There is a story behind this story.

In May, I blogged about Operation Frontline: Detroit and its efforts to help southeast Michigan families eat healthy on a budget.

The staff was tickled pink that they got a mention from a regional blogger. They mentioned it on their Facebook page and then their blogger, Dorothy Hernandez, sent me an email: “I wanted to invite you to a class that’s starting up soon, so you can write about it. It will be held Thursdays at Fish and Loaves pantry in Taylor …”

This story pitch became both a blog project and a print project for my newspaper, The Monroe Evening News. The editors and I thought both our print and online audiences would benefit from, and appreciate, what Operation Frontline: Detroit is doing.

Here is my main story. The next two posts are the sidebars to this piece. (See Jambalaya and other recipes and Serving sizes and your budget)

Cooking on a budget with Operation Frontline

By Paula Wethington

When every dollar in the household budget has to stretch as far as possible, families can face a grocery dilemma.

The foods and dishes that family members may prefer to eat, or know how to prepare, might not give the most nutritional value in the long run.

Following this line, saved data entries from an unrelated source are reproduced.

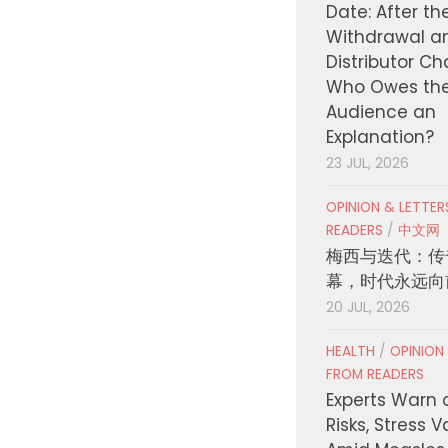
Date: After th
Withdrawal a
Distributor C
Who Owes th
Audience an
Explanation?
23 JUL, 2026
OPINION & LETTE
READERS
/
中文网
梅西与迭代：传
幕，时代永远向
20 JUL, 2026
HEALTH
/
OPINION
FROM READERS
Experts Warn 
Risks, Stress 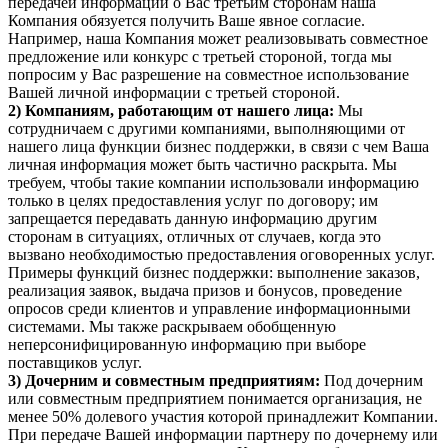
передачей информации о Вас третьим сторонам наша
Компания обязуется получить Ваше явное согласие.
Например, наша Компания может реализовывать совместное
предложение или конкурс с третьей стороной, тогда мы
попросим у Вас разрешение на совместное использование
Вашей личной информации с третьей стороной.
2) Компаниям, работающим от нашего лица:
Мы
сотрудничаем с другими компаниями, выполняющими от
нашего лица функции бизнес поддержки, в связи с чем Ваша
личная информация может быть частично раскрыта. Мы
требуем, чтобы такие компании использовали информацию
только в целях предоставления услуг по договору; им
запрещается передавать данную информацию другим
сторонам в ситуациях, отличных от случаев, когда это
вызвано необходимостью предоставления оговоренных услуг.
Примеры функций бизнес поддержки: выполнение заказов,
реализация заявок, выдача призов и бонусов, проведение
опросов среди клиентов и управление информационными
системами. Мы также раскрываем обобщенную
неперсонифицированную информацию при выборе
поставщиков услуг.
3) Дочерним и совместным предприятиям:
Под дочерним
или совместным предприятием понимается организация, не
менее 50% долевого участия которой принадлежит Компании.
При передаче Вашей информации партнеру по дочернему или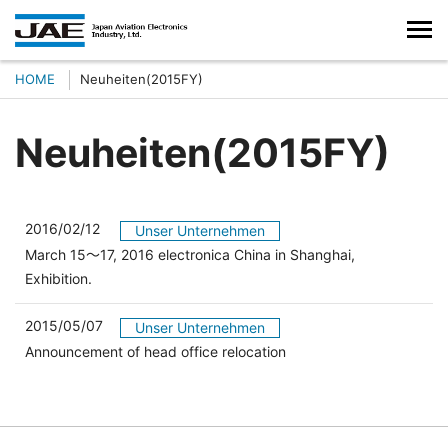
HOME
Neuheiten(2015FY)
Neuheiten(2015FY)
2016/02/12
Unser Unternehmen
March 15～17, 2016 electronica China in Shanghai,
Exhibition.
2015/05/07
Unser Unternehmen
Announcement of head office relocation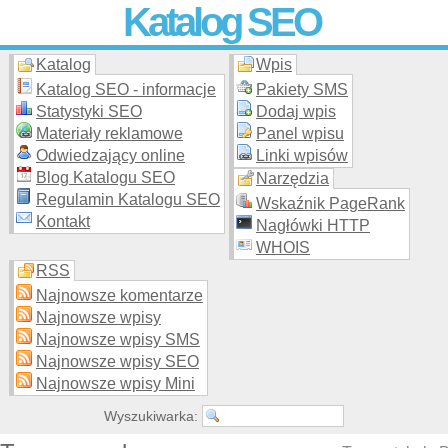
Katalog SEO
Katalog
Wpis
Skuteczna i
etyczna
promocja stron WWW –
dodaj stronę
do
moderowanego katalogu za darmo!
Katalog SEO - informacje
Pakiety SMS
Statystyki SEO
Dodaj wpis
Materiały reklamowe
Panel wpisu
Odwiedzający online
Linki wpisów
Blog Katalogu SEO
Narzędzia
Regulamin Katalogu SEO
Wskaźnik PageRank
Kontakt
Nagłówki HTTP
WHOIS
RSS
Najnowsze komentarze
Najnowsze wpisy
Najnowsze wpisy SMS
Najnowsze wpisy SEO
Najnowsze wpisy Mini
Wyszukiwarka: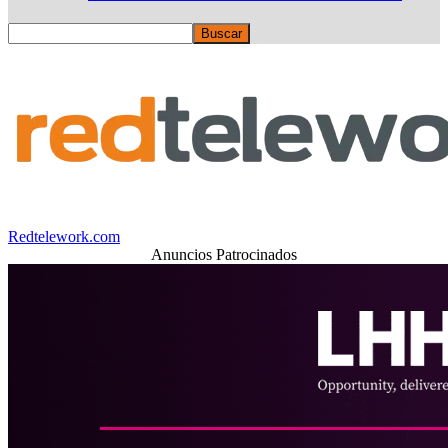
Redtelework.com
Anuncios Patrocinados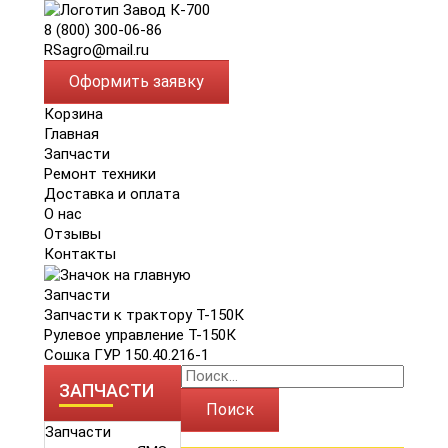
8 (800) 300-06-86
RSagro@mail.ru
Оформить заявку
Корзина
Главная
Запчасти
Ремонт техники
Доставка и оплата
О нас
Отзывы
Контакты
Запчасти
Запчасти к трактору Т-150К
Рулевое управление Т-150К
Сошка ГУР 150.40.216-1
ЗАПЧАСТИ
Поиск
Запчасти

But since 1994, Operation Frontline: Detroit has been trying to get the message out to southeast Michigan families that good food choices can be made on tight budgets.

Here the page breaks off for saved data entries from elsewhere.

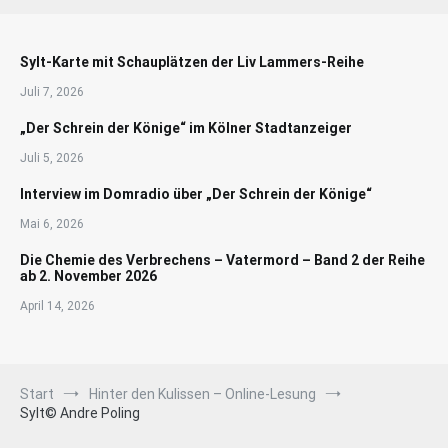
Sylt-Karte mit Schauplätzen der Liv Lammers-Reihe
Juli 7, 2026
„Der Schrein der Könige“ im Kölner Stadtanzeiger
Juli 5, 2026
Interview im Domradio über „Der Schrein der Könige“
Mai 6, 2026
Die Chemie des Verbrechens – Vatermord – Band 2 der Reihe
ab 2. November 2026
April 14, 2026
Start
Hinter den Kulissen – Online-Lesung
Sylt© Andre Poling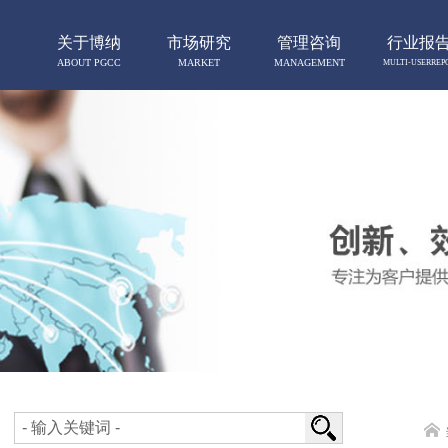
关于博纳
市场研究
管理咨询
行业报
ABOUT PGCC
MARKET
MANAGEMENT
MULTI-USERREP
RESERCH
CONSULTING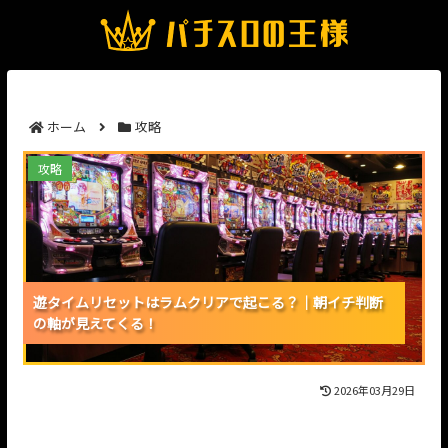
ホーム
攻略
遊タイムリセットはラムクリアで起こる？｜朝イチ判
攻略
断の軸が見えてくる！
遊タイムリセットはラムクリアで起こる？｜朝イチ判断
遊タイムリセットはラムクリアで起こる？｜朝イチ判断
遊タイムリセットはラムクリアで起こる？｜朝イチ判断
の軸が見えてくる！
の軸が見えてくる！
の軸が見えてくる！
2026年03月29日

Seven cooking and nutrition education class series aimed at families on a budget are available from Operation Frontline’s national office. The way this program works is that an agency or non-profit such as a food pantry or Head Start class contacts Operation Frontline offices in Detroit or several other cities across the country to schedule class times and instructors. The classes are offered free to the participants. Grants and donations pay for the supplies and expenses.

For example, Gleaners Food Bank of Detroit is sponsoring an Eating Right cooking series this summer for Downriver area families at Fish and Loaves in Taylor.

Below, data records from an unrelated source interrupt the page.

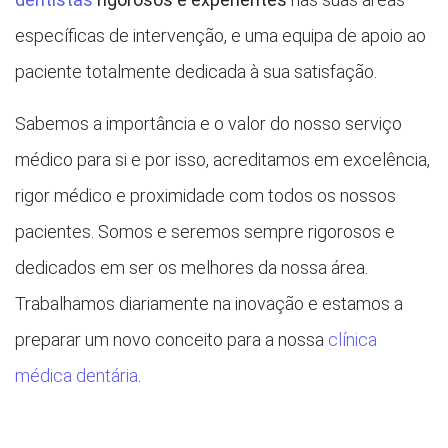
específicas de intervenção, e uma equipa de apoio ao
paciente totalmente dedicada à sua satisfação.
Sabemos a importância e o valor do nosso serviço
médico para si e por isso, acreditamos em excelência,
rigor médico e proximidade com todos os nossos
pacientes. Somos e seremos sempre rigorosos e
dedicados em ser os melhores da nossa área.
Trabalhamos diariamente na inovação e estamos a
preparar um novo conceito para a nossa
clínica
médica dentária
.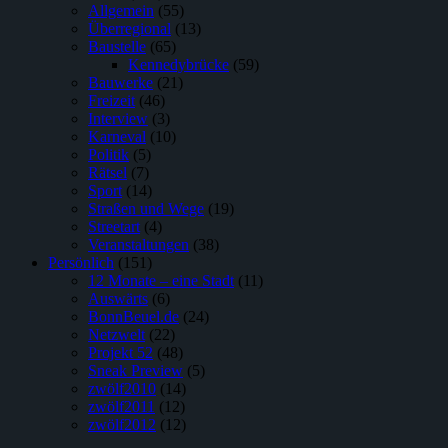
Allgemein
(55)
Überregional
(13)
Baustelle
(65)
Kennedybrücke
(59)
Bauwerke
(21)
Freizeit
(46)
Interview
(3)
Karneval
(10)
Politik
(5)
Rätsel
(7)
Sport
(14)
Straßen und Wege
(19)
Streetart
(4)
Veranstaltungen
(38)
Persönlich
(151)
12 Monate – eine Stadt
(11)
Auswärts
(6)
BonnBeuel.de
(24)
Netzwelt
(22)
Projekt 52
(48)
Sneak Preview
(5)
zwölf2010
(14)
zwölf2011
(12)
zwölf2012
(12)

“We don’t want people to struggle with ‘How can I eat healthy on a budget?’” said Sarah Stephison, youth and nutrition program coordinator at Gleaners.

Through this program, Operation Frontline hopes to make a long-term impact on families who find themselves going to food pantries to pick up groceries, signing up for food stamps or making arrangements for their children to be on the school lunch program.

“This knowledge can mean the difference between feeding families just for one night, and making sure they never again have to worry about when their next meal will come,” Operation Frontline: Detroit says on its web site.

And by the way, Eating Right cooking class participants do go home with groceries.

“They take the excitement home to their families,” Ms. Stephison said.

Taylor’s first class session on June 24 featured Barley Jambalaya, a recipe that was contributed to Operation Frontline’s national curriculum by Chef Sarah McKay of Detroit. Each family took home a grocery bag with barley, celery stalks, garlic cloves and other ingredients for the dish they helped make and later sampled.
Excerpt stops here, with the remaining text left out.